The Origin of Life Insurance - Inspirasi & Inovasi


The Origin of Life Insurance

Historians claim that it was the ancient Chinese who came up with the first form of insurance. It all started with small transport boat owners who would suffer a total loss when one of their boats sank. The competitiveness of these little shipping companies made it necessary to make good on these losses if they expected to stay in business. In time these very wise boat owners came up with a plan. As an explanation, using the number of 5 boats, each would split their cargo equally and place it on each others' boats. Eventually when a boat would sink, they all shared a fifth of the loss instead of one losing 100% of their cargo.

This idea spread and became the norm among shippers for many years. Then other types of trade and industry formed a similar type of "sharing the loss" in their own way. Before long, here came the entrepreneurs with an even better idea. Carefully calculated through past losses, they developed a schedule of risk and determined the total cost of the losses divided by the number of boats in operation and established a rate which included some profit. This was the birth of an insurance company.

Then the entrepreneurial spirit birthed the idea of insurance on someone's life. When a young father or husband died at an early age, his dependents were left to fend for themselves, many times causing the family to have to split up and live with friends and relatives. So they conceived of the idea to let all young men contribute to a fund, or life insurance as we know it today, so that the family would be taken care of in the event of the husband's death. Over time a face value was established; enabling a person to buy more insurance if he had a larger family, or to provide for other situations requiring a larger death benefit.

In the ancient days, life insurance was only for the death benefit and usually after after the family had grown up and left home, there was less need or even no need for life insurance. This was the basic insurance that today is called Term life insurance.

Then the life insurance entrepreneurs came up with a different approach designated as whole life insurance. Instead of life insurance for a limited term during one's life, they promoted life insurance which would be in effect until the person died, another way to put it, their whole life. Then shortly thereafter came the concept of an investment with life insurance. They sold these young men with families on the idea of buying whole life insurance with an investment called "cash value". The rates, or premiums as we call them today, were much higher, but the policy holder would build a nice cash value over the years. In effect, the insurance company was using a term life policy at a lower rate and charging a much higher rate for the investment portion. This increased premium would be re-invested in stocks, bonds, and other high yielding securities. The insurance company shares a portion of it with the policy holder.
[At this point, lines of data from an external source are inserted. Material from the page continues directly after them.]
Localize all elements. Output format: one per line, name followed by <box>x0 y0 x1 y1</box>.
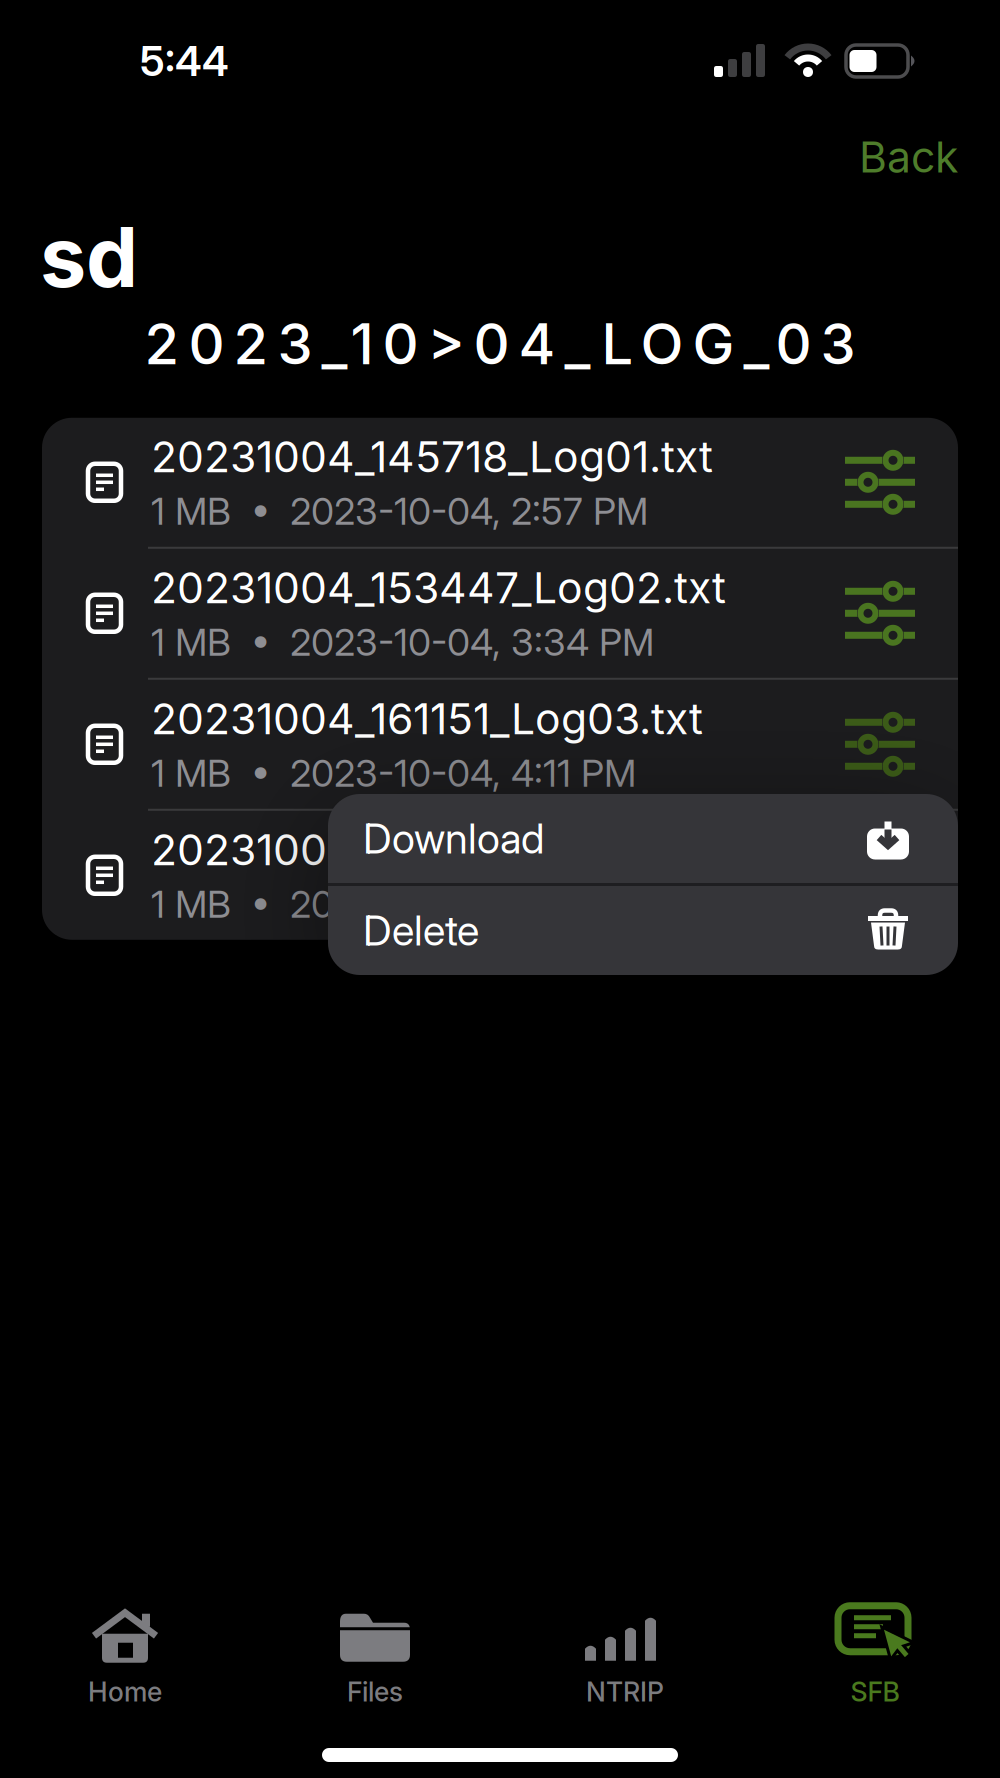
staticText: Back <box>859 131 958 183</box>
staticText: 20231004_145718_Log01.txt <box>151 431 713 482</box>
staticText: 5:44 <box>140 36 229 86</box>
button[interactable]: 20231004_145718_Log01.txt <box>42 418 958 547</box>
staticText: 1 MB • 2023-10-04, 2:57 PM <box>151 488 648 534</box>
staticText: Delete <box>363 906 479 956</box>
staticText: 1 MB • 2023-10-04, 4:33 PM <box>151 882 654 927</box>
button[interactable]: NTRIP <box>510 1608 740 1708</box>
staticText: Download <box>363 814 544 864</box>
staticText: 20231004_163318_Log04.txt <box>151 824 722 876</box>
staticText: SFB <box>850 1676 900 1708</box>
staticText: Home <box>88 1676 162 1708</box>
staticText: sd <box>40 207 138 307</box>
staticText: 20231004_161151_Log03.txt <box>151 693 703 744</box>
staticText: 1 MB • 2023-10-04, 3:34 PM <box>151 620 654 665</box>
staticText: 20231004_153447_Log02.txt <box>151 562 726 614</box>
button[interactable]: SFB <box>760 1608 990 1708</box>
button[interactable]: 20231004_161151_Log03.txt <box>42 680 958 809</box>
button[interactable]: 20231004_163318_Log04.txt <box>42 811 958 940</box>
button[interactable]: Files <box>260 1608 490 1708</box>
button[interactable]: Home <box>10 1608 240 1708</box>
button[interactable]: Delete <box>328 886 958 975</box>
button[interactable]: Back <box>859 131 958 183</box>
button[interactable]: Download <box>328 794 958 883</box>
button[interactable]: 20231004_153447_Log02.txt <box>42 549 958 678</box>
staticText: Files <box>347 1676 403 1708</box>
staticText: 1 MB • 2023-10-04, 4:11 PM <box>151 750 636 796</box>
staticText: NTRIP <box>586 1676 664 1708</box>
staticText: 2023_10>04_LOG_03 <box>144 310 856 378</box>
This original concept of insurance was applied to houses and other risky products of that day. When the industrial revolution ushered in machinery, equipment, and the automobile, again the sharp entrepreneurs jumped upon the opportunity to sell insurance.

As the centuries have passed, the insurance industry has added many types of coverage and features. One can buy life insurance on their children, parents, a company's "Key Man", and on just about anyone in whom you would have an insurable interest. You can buy an annuity or single premium for life insurance protection which produces a higher yield investment. Health insurance is an absolute must in today's medical climate. Companies will even sell you a no-health-exam policy, young or old. It is all a matter of how large a premium you can afford and are willing to pay.